A full bench of Justices Revati Mohite Dere, Bharati Dangre and N J Jamadar in their judgment said the Act was enacted to prevent atrocities against the Scheduled Caste and Scheduled Tribes and was intended to remove humiliation and harassment meted out to members of a class and to ensure them fundamental, socio-economic and political rights.
The bench in its order held that the scope of the Scheduled Castes and the Scheduled Tribes (Prevention of Atrocities Act) cannot be limited to the state where a person is declared as a member of the Scheduled Caste or Scheduled Tribe community. The person is also entitled protection under the Act, in any other part of the country, where the offence is committed, though he is not recognised as Scheduled Caste or Scheduled Tribe there, the court said.
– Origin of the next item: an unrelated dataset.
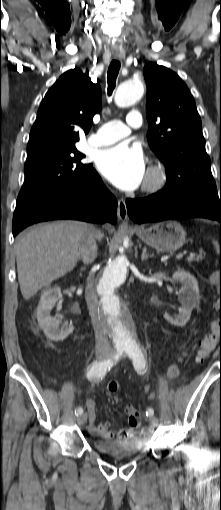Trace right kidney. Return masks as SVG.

The full bench also held that all appeals filed under the Act irrespective of the punishment shall lie within the jurisdiction of the single bench of the high court. The court in its order said caste automatically sticks to a person since he or she is born to two persons belonging to that caste or group. A person has no choice. It is not possible for the person to get rid of the baggage of his or her caste though he or she may come out of the occupational grouping or from the social status of that particular caste and become socially and economically forward surpassing his peers in the caste, the bench said.
The label attached to a person born into a Scheduled Caste or Scheduled Tribe may continue, notwithstanding his personal upliftment, his social upliftment by his own good deeds, but he does not lose his identity and selfhood, as he has once upon a time suffered the sting and disadvantages, though he has travelled ahead in life, it added.
The Atrocities Act came to be enacted, when it was realised that whenever members of the Scheduled Castes and the Scheduled Tribes assert rights made available to them under the Constitution and demand statutory protection, they are intimidated, cowed down and disillusioned and even terrorised and made to suffer ignominy, the court said.
It added that persons from these castes have been subjected to brutal incidents, depriving them of their right and property and they were made to undergo indignities, humiliation, and harassment. The creation of casteless society, where a person deserves equal treatment is the ultimate dream to be achieved for an independent India, so that one class of human exists and all the citizens of the country are emancipated and treated equally, as what the Constitution makers dreamt of, it said.